Leonardo da Vinci once famously said, “simplicity is the ultimate sophistication.” For developers, this is an easy concept to comprehend, since they try to write code that not only completes a process efficiently, but also keeps it easy to read. Consequently, other coders can easily absorb, adapt, and implement their versions seamlessly on top of the existing codebase. User interfaces (UI) should be designed with a similar mindset. The UI must make the user feel that every action they take is second nature by possessing key attributes that include; ease of access, pleasantly aesthetic, predictability, intuitiveness, etc.

Know the user 

While designing an interface, the developer must keep in mind to use elements that are consistent and predictable. For example, if an user must input information for an application process, he/she will expect a progress bar detailing how many more steps to complete. Furthermore, the input fields must be intuitive, such as date fields containing a pop up calendar to enter dates. Some fields may even be filled out as a default to reduce burden on the end-user.  Also, a common finality all users expect, is a confirmation page at the end. As a result, the users will complete their tasks with satisfaction and optimal efficiency. Keeping these aspects in mind any developer can develop a user-friendly process that mitigates errors.

Clutter creates Confusion

It is commonly stated that the best interfaces are near invisible to the user. A good designer establishes a pattern within the layout of the entire site. Thus, the user will be able complete certain processes with little to no learning curve. Also, a good rule of thumb when designing a site with many pages is to structure the pages based on importance. Keep the most important elements near the center of the page to aid the user in readability. Using different colors also improves readability and efficiency. A contrast in colors , fonts, and sizes focuses the user’s attention to the most important parts of the page. Most importantly, label clearly the purpose of every element and avoid unnecessary elements at all costs.

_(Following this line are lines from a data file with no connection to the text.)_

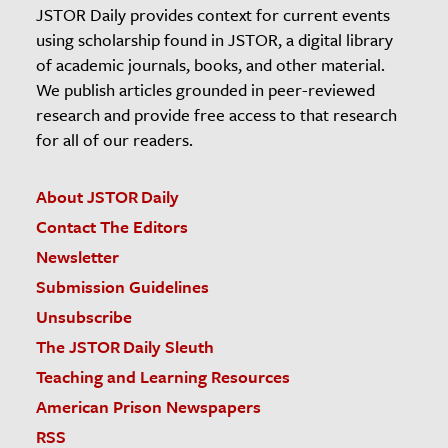
JSTOR Daily provides context for current events
using scholarship found in JSTOR, a digital library
of academic journals, books, and other material.
We publish articles grounded in peer-reviewed
research and provide free access to that research
for all of our readers.
About JSTOR Daily
Contact The Editors
Newsletter
Submission Guidelines
Unsubscribe
The JSTOR Daily Sleuth
Teaching and Learning Resources
American Prison Newspapers
RSS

A good practice to master, while developing your site, is to maintain a log of all the improvements made. (TIP: This can achieved by clearly stating what was done in git messages, while using git-based repositories). Documenting every little step provides many benefits not only to the user and future coders, but helps the developer as well. If something unexpectedly goes wrong, it is easy to go back and solve the issues. 

Following the steps mentioned above, leads to less headaches for all involved and the users will be happy customers!!